There is very little trace of the Logan family in Ireland. Michael said they were from Galway, but neither the East nor West Galway Family History Society has any record of the family – though it’s true many records were destroyed or lost. And the Logans and Doyles emigrated during the height of the “Great Hunger,” the Irish potato famine that ran at its worst from 1845-1852, when millions fled Ireland.
Michael said that brother Patrick came over first; he followed, and a few years after that his youngest brother, Thomas Xavier, emigrated along with their mother and a few other siblings. There’s no substantiation of this, but Thomas Xavier Logan– who became a priest and is buried in the priests’ circle in Holy Cross – luckily provided some further clues in his bio and obituaries. I’ve never found any trace of the mother, but her maiden name was Kigin (nowadays spelled Keegan). Some Kigin relatives settled in Indiana too, and were named in Thomas Xavier’s will.
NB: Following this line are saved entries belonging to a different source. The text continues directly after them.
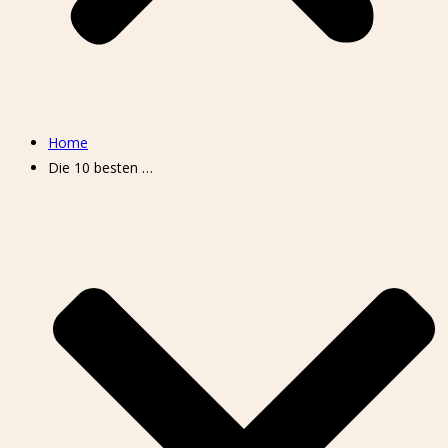
Home
Die 10 besten …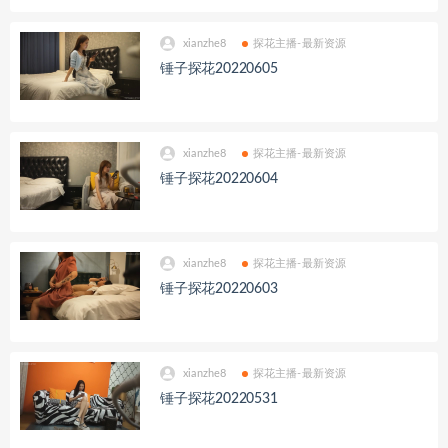
xianzhe8
探花主播-最新资源
锤子探花20220605
xianzhe8
探花主播-最新资源
锤子探花20220604
xianzhe8
探花主播-最新资源
锤子探花20220603
xianzhe8
探花主播-最新资源
锤子探花20220531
So the first generation Logan family as we know it in the US consists of Patrick (b. 1820), John F. (b. 1824), Michael (b. 1832) and Thomas Xavier (b. 1837).
Doyle family history
I know very little about the Doyle family before they emigrated from Ireland, also from Galway, but again several brothers and sisters came to Indiana and settled there; nothing is known about their parents. Interesting note: Helen Casserly (m. Vic Lanahan) is also our fourth cousin, I believe. Her mother was Florence Doyle, descended from Andrew Doyle, below.
Anna Doyle, our great-great-grandmother, had three brothers: John, Edward, and Andrew. I know very little about her except that she was born in Ireland in 1832, came over in 1850 and lived in Madison, IN for a while as a boarder with another family. We don’t even have a photo. She married Michael Logan in 1856; adding to her tragic life Michael reports in his bio that besides the children buried in Holy Cross, "several other children" were born, all of whom died in childhood. And by 1871, only 39 years old, she was dead. At least she didn’t have to see her remaining children die.
Klimper family history
I suppose that in the Klimpers our family comes closest to public prominence – John Frederick Ferdinand (“Fred”) Klimper served in the Ohio State Assembly, a public office, from 1878 to 1880, an achievement that as far as I know no other member of our family has attempted. Later, he became Commissioner of the Port Authority of the Ohio River, in Cincinnati, another important post during this time when Cincinnati was the Queen City of the Ohio River, one of the US’s major water highways during the westward expansion. But it’s actually rather difficult to find out much about that family. I’ll do my best here.
First of all, the name. Though our branch of the Klimper family has used that spelling since arriving in the US, it seems the original name might have been “Klumper”, maybe with an umlaut. Either way it’s an unusual name. Klimper is found mainly in the US, and a little in Germany; Klumper is a little more widespread but mostly in the Netherlands. Since the family comes from the old duchy of Oldenburg – in the far northwest corner of Germany, right up against the Dutch border – we may as easily be considered Dutch as German (though our ancestors apparently spoke German, so that’s a clue).
The second mystery is “who is the father of Fred Klimper?” Family legend has it that Fred’s father, whose first name is unknown, died on board the ship that brought them over from Germany, and that Christina, his wife, then married the ship’s captain, John H. Puttmann. I suspect this story has received the Lanahan blarney treatment (via my mother). However, the bio of John’s son, John J. Puttmann, confirms that his father did indeed captain a German sailing ship in the early 1800s, spoke seven languages, and sailed around the globe before settling down as the owner of a grocery store in downtown Cincinnati. So part of it is true.